- Associated Press - Tuesday, November 3, 2015

DES MOINES, Iowa (AP) - A Democratic effort to delay privatization of Medicaid in Iowa failed to advance during a legislative oversight hearing Tuesday.

Democratic lawmakers on the bipartisan Health Policy Oversight Committee sought to pass a motion asking Gov. Terry Branstad to hold off on implementing the privatization plan by six months, but Republicans opposed it and the proposal did not move forward.

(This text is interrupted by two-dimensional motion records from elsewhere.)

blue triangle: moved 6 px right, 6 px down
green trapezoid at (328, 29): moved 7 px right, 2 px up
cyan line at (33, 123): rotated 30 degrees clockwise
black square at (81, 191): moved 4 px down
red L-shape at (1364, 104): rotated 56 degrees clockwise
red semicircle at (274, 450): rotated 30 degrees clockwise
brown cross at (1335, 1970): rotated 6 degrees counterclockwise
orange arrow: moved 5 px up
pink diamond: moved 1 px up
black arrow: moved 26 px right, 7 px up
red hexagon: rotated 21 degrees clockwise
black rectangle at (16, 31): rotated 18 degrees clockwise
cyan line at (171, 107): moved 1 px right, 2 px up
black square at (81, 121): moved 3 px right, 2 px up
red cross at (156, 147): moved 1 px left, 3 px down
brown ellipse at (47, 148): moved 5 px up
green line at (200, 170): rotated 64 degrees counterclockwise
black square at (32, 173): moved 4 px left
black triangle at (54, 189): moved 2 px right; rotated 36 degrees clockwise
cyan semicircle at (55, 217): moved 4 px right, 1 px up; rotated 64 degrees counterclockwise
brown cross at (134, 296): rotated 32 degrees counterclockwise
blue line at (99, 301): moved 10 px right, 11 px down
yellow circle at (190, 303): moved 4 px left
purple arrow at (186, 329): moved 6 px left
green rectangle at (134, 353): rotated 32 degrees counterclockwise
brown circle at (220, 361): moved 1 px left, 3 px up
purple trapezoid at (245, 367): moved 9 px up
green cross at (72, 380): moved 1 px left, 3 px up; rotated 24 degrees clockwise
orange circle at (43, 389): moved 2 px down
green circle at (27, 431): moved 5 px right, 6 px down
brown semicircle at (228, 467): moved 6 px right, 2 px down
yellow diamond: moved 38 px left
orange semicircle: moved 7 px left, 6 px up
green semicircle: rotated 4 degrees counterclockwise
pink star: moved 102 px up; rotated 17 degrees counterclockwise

Branstad’s plan to move Medicaid to private management starting Jan. 1 has drawn scrutiny over the projected cost savings, how contracts have been awarded and how the change would impact patients. Branstad has said the change will provide more streamlined service at a lower cost.

During the hearing, officials from the Department of Human Services told lawmakers that they were working hard to ensure a smooth transition to the new program. But Democratic lawmakers questioned the speed of the transition and asked why DHS could not say exactly how many health care providers have signed contracts with the new private operators.

“It shows a continued lack of preparedness to move forward with this,” Democratic Sen. Joe Bolkcom of Iowa City said of the lack of information about providers. “We ought to have a list at this point.”

Republican Rep. David Heaton, of Mt. Pleasant, said he was encouraged by the department’s testimony. “I think the services in the end are going to be better,” he said.

DHS spokeswoman Amy McCoy said the number of providers with contracts is growing and more details will be available soon. She said the number of providers is just one gauge for how strong the networks are, noting that another concern is how many types of providers have signed on.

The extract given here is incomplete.